Article Text
Abstract
Objectives To analyse the prevalence of pathogenic variants in DEPDC5, NPRL2 and NPRL3 that encode the GATOR1 (GTPase-activating protein towards the Rags 1) complex, a modulator in the mammalian target of rapamycin (mTOR) pathway, and to define the characteristics of GATOR1-associated epilepsy.
Methods Clinical details and whole-exome sequencing data of 170 novel probands with lesional or non-lesional epilepsy were retrieved. Candidate variants in GATOR1 genes were verified by Sanger sequencing, and cosegregate analysis was performed. The pathogenicity of variants and their effect on mTOR signalling were investigated.

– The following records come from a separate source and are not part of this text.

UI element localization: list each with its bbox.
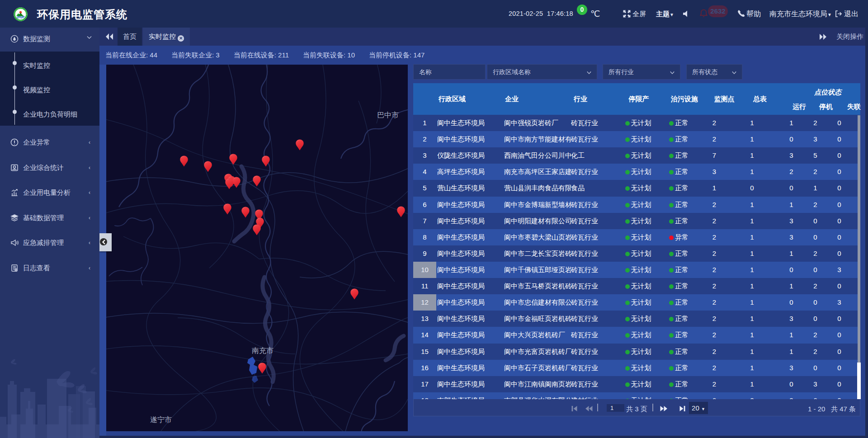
- svg-text:巴中市: 巴中市: [377, 111, 399, 119]
- svg-text:遂宁市: 遂宁市: [150, 416, 172, 424]
- svg-text:南充市: 南充市: [252, 347, 274, 354]
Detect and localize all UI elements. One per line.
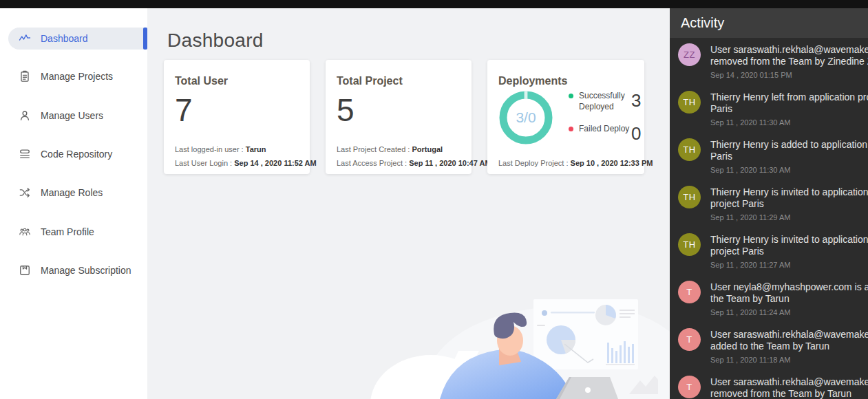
avatar: TH bbox=[678, 91, 701, 114]
activity-timestamp: Sep 11 , 2020 11:29 AM bbox=[710, 213, 868, 222]
sidebar-item-manage-projects[interactable]: Manage Projects bbox=[8, 65, 147, 87]
activity-message: project Paris bbox=[710, 198, 868, 210]
activity-timestamp: Sep 11 , 2020 11:30 AM bbox=[710, 166, 868, 174]
team-icon bbox=[18, 225, 32, 239]
donut-center-label: 3/0 bbox=[498, 90, 553, 145]
sidebar-item-team-profile[interactable]: Team Profile bbox=[8, 221, 147, 243]
activity-item: TH Thierry Henry is invited to applicati… bbox=[670, 228, 868, 275]
activity-panel: Activity ZZ User saraswathi.rekhala@wave… bbox=[670, 8, 868, 399]
activity-timestamp: Sep 11 , 2020 11:18 AM bbox=[710, 356, 868, 364]
activity-message: Thierry Henry is added to application pr… bbox=[710, 139, 868, 151]
avatar: TH bbox=[678, 138, 701, 161]
footer-value: Sep 10 , 2020 12:33 PM bbox=[571, 159, 653, 167]
activity-message: Paris bbox=[710, 103, 868, 115]
total-user-value: 7 bbox=[175, 94, 299, 126]
activity-timestamp: Sep 11 , 2020 11:30 AM bbox=[710, 118, 868, 127]
avatar: T bbox=[678, 328, 701, 351]
legend-row-success: Successfully Deployed 3 bbox=[569, 90, 641, 112]
shuffle-icon bbox=[18, 186, 32, 200]
activity-message: Thierry Henry is invited to application bbox=[710, 234, 868, 246]
footer-label: Last Project Created : bbox=[337, 145, 410, 153]
sidebar-item-manage-users[interactable]: Manage Users bbox=[8, 105, 147, 127]
activity-message: removed from the Team by Tarun bbox=[710, 388, 868, 399]
activity-panel-title: Activity bbox=[670, 8, 868, 38]
legend-row-failed: Failed Deploy 0 bbox=[569, 123, 641, 142]
sidebar-item-label: Dashboard bbox=[41, 33, 88, 44]
sidebar-item-manage-subscription[interactable]: Manage Subscription bbox=[8, 259, 147, 281]
last-project-created: Last Project Created : Portugal bbox=[337, 145, 463, 153]
sidebar: Dashboard Manage Projects Manage Users C… bbox=[0, 8, 147, 399]
red-dot-icon bbox=[569, 127, 573, 131]
activity-list[interactable]: ZZ User saraswathi.rekhala@wavemaker.com… bbox=[670, 38, 868, 399]
avatar: T bbox=[678, 281, 701, 303]
footer-value: Sep 11 , 2020 10:47 AM bbox=[409, 159, 491, 167]
last-user-login: Last User Login : Sep 14 , 2020 11:52 AM bbox=[175, 159, 301, 167]
success-count: 3 bbox=[631, 91, 641, 109]
activity-message: User neyla8@myhashpower.com is added to bbox=[710, 281, 868, 293]
footer-label: Last Deploy Project : bbox=[498, 159, 569, 167]
deployments-donut-chart: 3/0 bbox=[498, 90, 553, 145]
total-user-card: Total User 7 Last logged-in user : Tarun… bbox=[164, 60, 310, 174]
activity-message: the Team by Tarun bbox=[710, 293, 868, 305]
footer-value: Tarun bbox=[246, 145, 266, 153]
activity-icon bbox=[18, 32, 32, 45]
failed-count: 0 bbox=[631, 125, 641, 142]
avatar: ZZ bbox=[678, 43, 701, 66]
main-content: Dashboard Total User 7 Last logged-in us… bbox=[147, 8, 670, 399]
user-icon bbox=[18, 109, 32, 122]
dashboard-illustration bbox=[147, 282, 670, 399]
page-title: Dashboard bbox=[167, 30, 264, 52]
subscription-icon bbox=[18, 263, 32, 277]
deployments-card: Deployments 3/0 Successfully Deployed bbox=[487, 60, 644, 174]
activity-message: User saraswathi.rekhala@wavemaker.com is bbox=[710, 329, 868, 341]
activity-item: TH Thierry Henry is invited to applicati… bbox=[670, 180, 868, 228]
activity-message: User saraswathi.rekhala@wavemaker.com bbox=[710, 376, 868, 388]
avatar: TH bbox=[678, 233, 701, 256]
activity-timestamp: Sep 11 , 2020 11:27 AM bbox=[710, 261, 868, 269]
footer-value: Portugal bbox=[412, 145, 443, 153]
sidebar-item-code-repository[interactable]: Code Repository bbox=[8, 143, 147, 165]
sidebar-item-dashboard[interactable]: Dashboard bbox=[8, 28, 147, 50]
app-window: Dashboard Manage Projects Manage Users C… bbox=[0, 0, 868, 399]
activity-message: added to the Team by Tarun bbox=[710, 341, 868, 352]
footer-label: Last logged-in user : bbox=[175, 145, 244, 153]
footer-label: Last Access Project : bbox=[337, 159, 407, 167]
deployments-legend: Successfully Deployed 3 Failed Deploy 0 bbox=[569, 90, 641, 153]
sidebar-item-label: Manage Subscription bbox=[41, 265, 131, 276]
green-dot-icon bbox=[569, 94, 573, 98]
card-title: Deployments bbox=[498, 75, 633, 87]
sidebar-item-label: Code Repository bbox=[41, 149, 112, 160]
legend-label: Failed Deploy bbox=[579, 123, 631, 134]
activity-message: removed from the Team by Zinedine Zidane bbox=[710, 56, 868, 67]
summary-cards: Total User 7 Last logged-in user : Tarun… bbox=[164, 60, 644, 174]
activity-item: ZZ User saraswathi.rekhala@wavemaker.com… bbox=[670, 38, 868, 85]
activity-message: Thierry Henry left from application proj… bbox=[710, 91, 868, 103]
last-logged-in-user: Last logged-in user : Tarun bbox=[175, 145, 301, 153]
activity-item: T User neyla8@myhashpower.com is added t… bbox=[670, 275, 868, 323]
sidebar-item-label: Team Profile bbox=[41, 226, 94, 237]
activity-message: project Paris bbox=[710, 246, 868, 257]
activity-item: T User saraswathi.rekhala@wavemaker.com … bbox=[670, 370, 868, 399]
last-access-project: Last Access Project : Sep 11 , 2020 10:4… bbox=[337, 159, 463, 167]
whiteboard bbox=[533, 299, 638, 369]
avatar: T bbox=[678, 376, 701, 398]
card-title: Total Project bbox=[337, 75, 461, 87]
activity-timestamp: Sep 11 , 2020 11:24 AM bbox=[710, 308, 868, 316]
activity-message: Paris bbox=[710, 151, 868, 162]
activity-timestamp: Sep 14 , 2020 01:15 PM bbox=[710, 71, 868, 79]
activity-item: T User saraswathi.rekhala@wavemaker.com … bbox=[670, 323, 868, 370]
sidebar-item-label: Manage Users bbox=[41, 110, 103, 121]
sidebar-item-manage-roles[interactable]: Manage Roles bbox=[8, 182, 147, 204]
top-bar bbox=[0, 0, 868, 8]
footer-value: Sep 14 , 2020 11:52 AM bbox=[234, 159, 316, 167]
activity-message: Thierry Henry is invited to application bbox=[710, 186, 868, 198]
activity-message: User saraswathi.rekhala@wavemaker.com bbox=[710, 44, 868, 56]
sidebar-item-label: Manage Roles bbox=[41, 187, 103, 198]
total-project-card: Total Project 5 Last Project Created : P… bbox=[326, 60, 472, 174]
card-title: Total User bbox=[175, 75, 299, 87]
sidebar-item-label: Manage Projects bbox=[41, 71, 113, 82]
clipboard-icon bbox=[18, 69, 32, 83]
activity-item: TH Thierry Henry is added to application… bbox=[670, 133, 868, 180]
footer-label: Last User Login : bbox=[175, 159, 232, 167]
last-deploy-project: Last Deploy Project : Sep 10 , 2020 12:3… bbox=[498, 159, 636, 167]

Results Two novel frameshift variants and one recurrent nonsense variant were detected in DEPDC5, with a prevalence of 1.8% (3 out of 170) in the whole cohort and 3.1% (3 out of 97) in focal epilepsies. These variants cosegregated in pedigrees with epilepsy, respectively. Rare missense variants in NPRL2 and NPRL3 did not segregate with epilepsy in families, respectively. Epileptic phenotypes of 21 patients with DEPDC5 variants showed focal seizures with non-lesional variable foci that were predominantly sleep-related, with a median onset age of 10 years (range 1–30). Seizure outcome was variable. About 24% of patients were drug-resistant, and seizure attacks were absent in 33% of variant carriers. Of 13 patients who experienced seizures, 54% tended to resolve spontaneously. Functional assessments showed that the three variants affected DEPDC5 expression. These loss-of-function (LoF) variants affected the DEPDC5-dependent inhibition of mTOR.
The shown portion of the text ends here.